> [PROMPT]: Using the data below, restate exactly every line from the one with "Recommended by" up to and including the one with "lược cải cách". No picture belongs in it.

───── RECORDS PROVIDED ─────

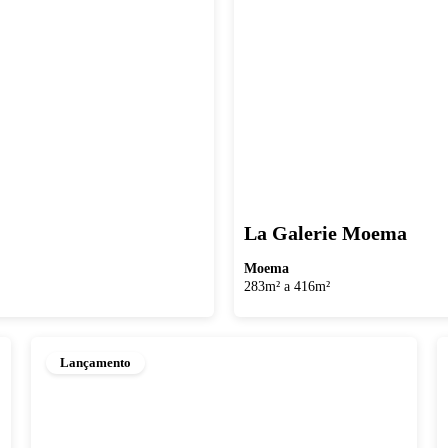
La Galerie Moema
Moema
283m² a 416m²
Lançamento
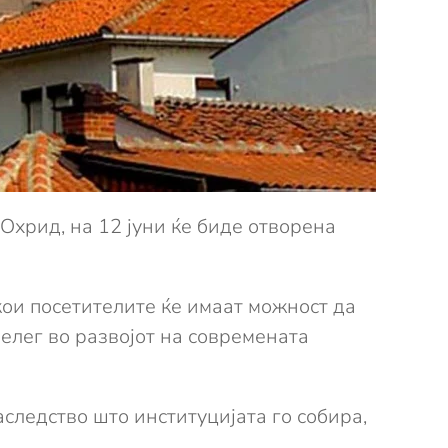
Охрид, на 12 јуни ќе биде отворена
кои посетителите ќе имаат можност да
елег во развојот на современата
аследство што институцијата го собира,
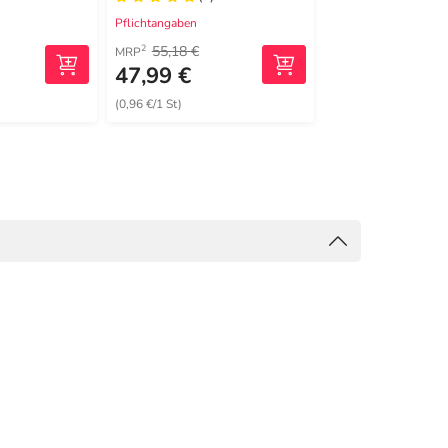
Pflichtangaben
Pflichtangaben
55,18 €
36,93 €
2
2
MRP
MRP
47,99 €
33,99 €
(0,96 €/1 St)
(3,40 €/1 m)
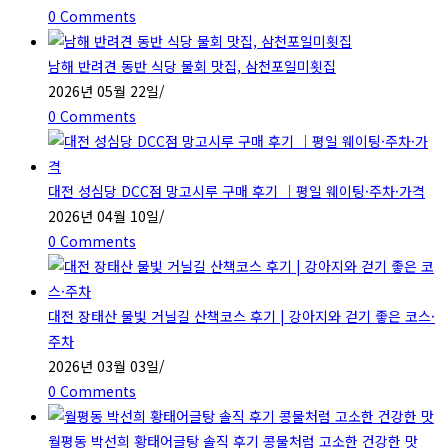
0 Comments
남해 반려견 동반 식당 물회 맛집, 삼천포일미횟집
2026년 05월 22일
/
0 Comments
대전 성심당 DCC점 망고시루 구매 후기 ｜평일 웨이팅·주차·가격
2026년 04월 10일
/
0 Comments
대전 장태산 물빛 거닐길 산책코스 후기 | 강아지와 걷기 좋은 코스·
주차
2026년 03월 03일
/
0 Comments
월평동 박선희 황태어글탕 솔직 후기 콩물처럼 고소한 건강한 맛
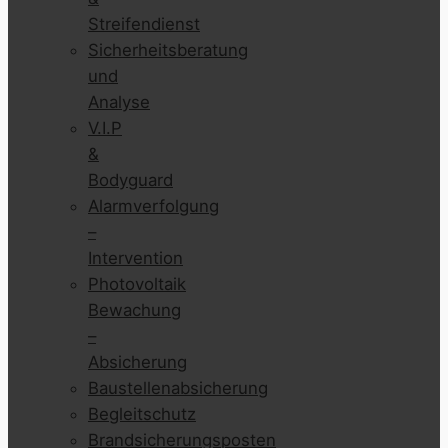
Streifendienst
Sicherheitsberatung
und
Analyse
V.I.P
&
Bodyguard
Alarmverfolgung
–
Intervention
Photovoltaik
Bewachung
–
Absicherung
Baustellenabsicherung
Begleitschutz
Brandsicherungsposten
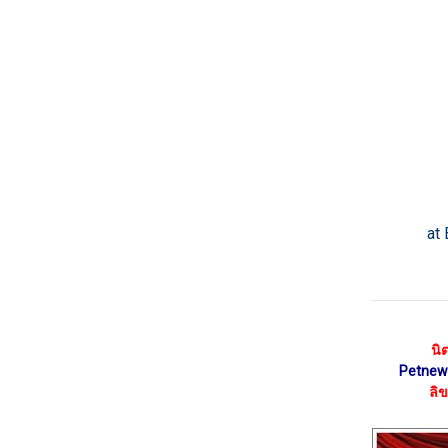
at
นิ
Petnew
ลิขส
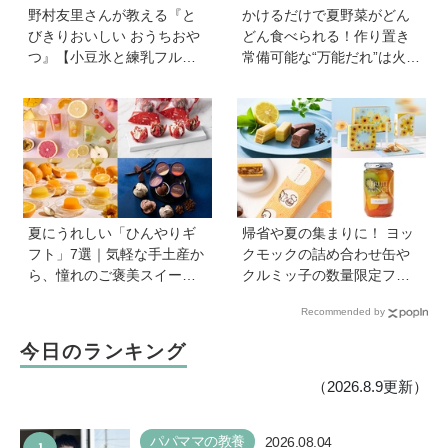
野村友里さんが教える『と
かけるだけで夏野菜がどん
びきりおいしい おうちおや
どん食べられる！作り置き
つ』【小豆氷と練乳フルー
常備可能な“万能だれ”は火を
ツ氷】は暑い夏にぴった
使わず便利【管理栄養士監
り！ 小学生でもお手伝いで
修】
きる
夏にうれしい「ひんやりギ
帰省や夏の集まりに！ ヨッ
フト」7選｜気軽な手土産か
クモックの詰め合わせ缶や
ら、憧れのご褒美スイーツ
クルミッ子の数量限定フレ
まで
ーバーなど、絶対に喜ばれ
Recommended by
る「夏の手土産」８選
今日のランキング
（2026.8.9更新）
パパママの教養
2026.08.04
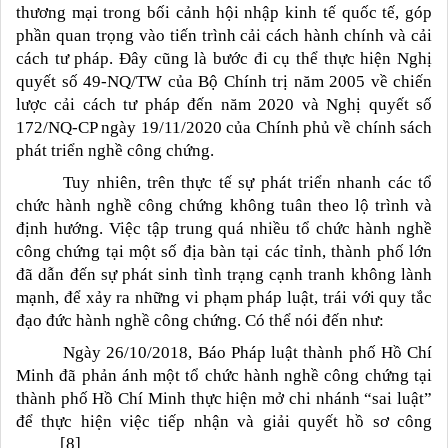
thương mại trong bối cảnh hội nhập kinh tế quốc tế, góp
phần quan trọng vào tiến trình cải cách hành chính và cải
cách tư pháp. Đây cũng là bước đi cụ thể thực hiện Nghị
quyết số 49-NQ/TW của Bộ Chính trị năm 2005 về chiến
lược cải cách tư pháp đến năm 2020 và Nghị quyết số
172/NQ-CP ngày 19/11/2020 của Chính phủ về chính sách
phát triển nghề công chứng.
Tuy nhiên, trên thực tế sự phát triển nhanh các tổ
chức hành nghề công chứng không tuân theo lộ trình và
định hướng. Việc tập trung quá nhiều tổ chức hành nghề
công chứng tại một số địa bàn tại các tỉnh, thành phố lớn
đã dẫn đến sự phát sinh tình trạng cạnh tranh không lành
mạnh, để xảy ra những vi phạm pháp luật, trái với quy tắc
đạo đức hành nghề công chứng. Có thể nói đến như:
Ngày 26/10/2018, Báo Pháp luật thành phố Hồ Chí
Minh đã phản ánh một tổ chức hành nghề công chứng tại
thành phố Hồ Chí Minh thực hiện mở chi nhánh “sai luật”
để thực hiện việc tiếp nhận và giải quyết hồ sơ công
[8]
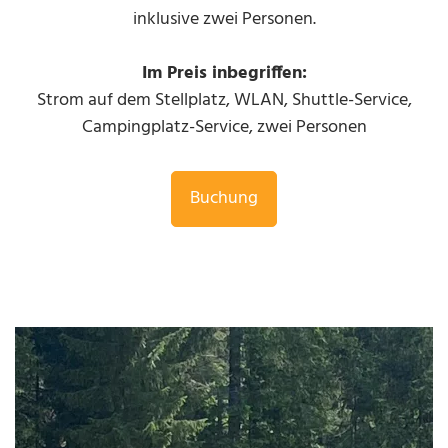
inklusive zwei Personen.
Im Preis inbegriffen:
Strom auf dem Stellplatz, WLAN, Shuttle-Service,
Campingplatz-Service, zwei Personen
Buchung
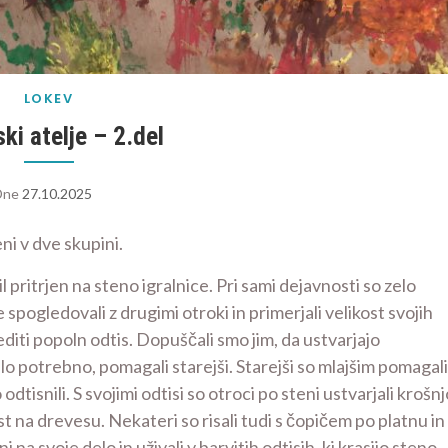
LOKEV
ki atelje – 2.del
Dne
27.10.2025
eni v dve skupini.
e bil pritrjen na steno igralnice. Pri sami dejavnosti so zelo
e spogledovali z drugimi otroki in primerjali velikost svojih
diti popoln odtis. Dopuščali smo jim, da ustvarjajo
bilo potrebno, pomagali starejši. Starejši so mlajšim pomagali
odtisnili. S svojimi odtisi so otroci po steni ustvarjali krošnj
st na drevesu. Nekateri so risali tudi s čopičem po platnu in
 na svoje delo in uživali v barvitih odtisih, ki krasijo steno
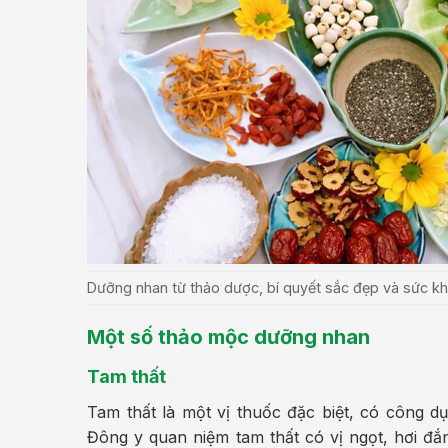
Dưỡng nhan từ thảo dược, bí quyết sắc đẹp và sức kh
Một số thảo mộc dưỡng nhan
Tam thất
Tam thất là một vị thuốc đặc biệt, có công 
Đông y quan niệm tam thất có vị ngọt, hơi đắ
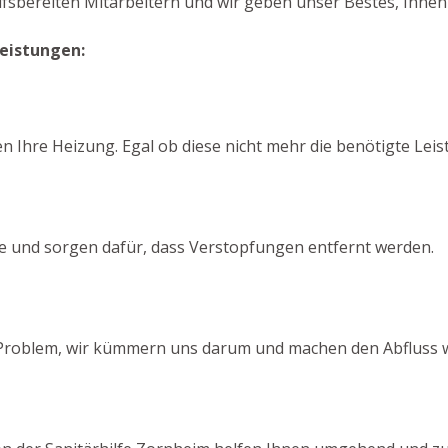
ilfsbereiten Mitarbeitern und wir geben unser Bestes, Ihnen
Leistungen:
n
n Ihre Heizung. Egal ob diese nicht mehr die benötigte Leist
se und sorgen dafür, dass Verstopfungen entfernt werden.
n Problem, wir kümmern uns darum und machen den Abfluss wi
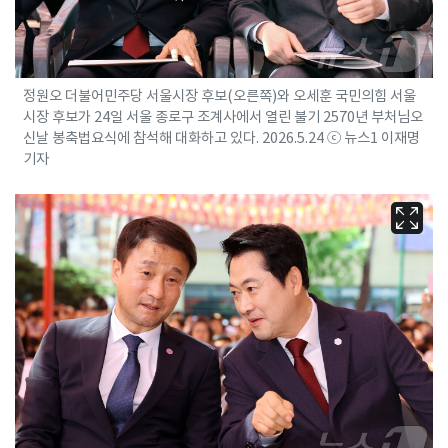
정원오 더불어민주당 서울시장 후보(오른쪽)와 오세훈 국민의힘 서울
시장 후보가 24일 서울 종로구 조계사에서 열린 불기 2570년 부처님오
신날 봉축법요식에 참석해 대화하고 있다. 2026.5.24 ⓒ 뉴스1 이재명
기자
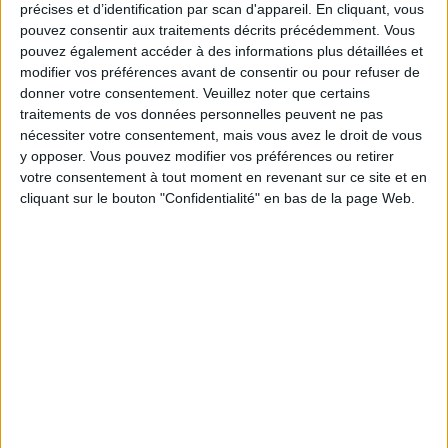
précises et d’identification par scan d'appareil. En cliquant, vous
pouvez consentir aux traitements décrits précédemment. Vous
pouvez également accéder à des informations plus détaillées et
modifier vos préférences avant de consentir ou pour refuser de
donner votre consentement.
Veuillez noter que certains
THE MOST STYLISH INDIAN CANTINA IN PARIS
traitements de vos données personnelles peuvent ne pas
nécessiter votre consentement, mais vous avez le droit de vous
y opposer. Vous pouvez modifier vos préférences ou retirer
votre consentement à tout moment en revenant sur ce site et en
cliquant sur le bouton "Confidentialité" en bas de la page Web.
AN EPHEMERAL HELLO KITTY CAFÉ IN PARIS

─────

> [SOLUTION BELOW]:
Recommended by
る「夏の手土産」８選
今日のランキング
（2026.8.9更新）
パパママの教養
2026.08.04
thương mại trong bối cảnh hội nhập kinh tế quốc tế, góp
phần quan trọng vào tiến trình cải cách hành chính và cải
cách tư pháp. Đây cũng là bước đi cụ thể thực hiện Nghị
quyết số 49-NQ/TW của Bộ Chính trị năm 2005 về chiến
lược cải cách tư pháp đến năm 2020 và Nghị quyết số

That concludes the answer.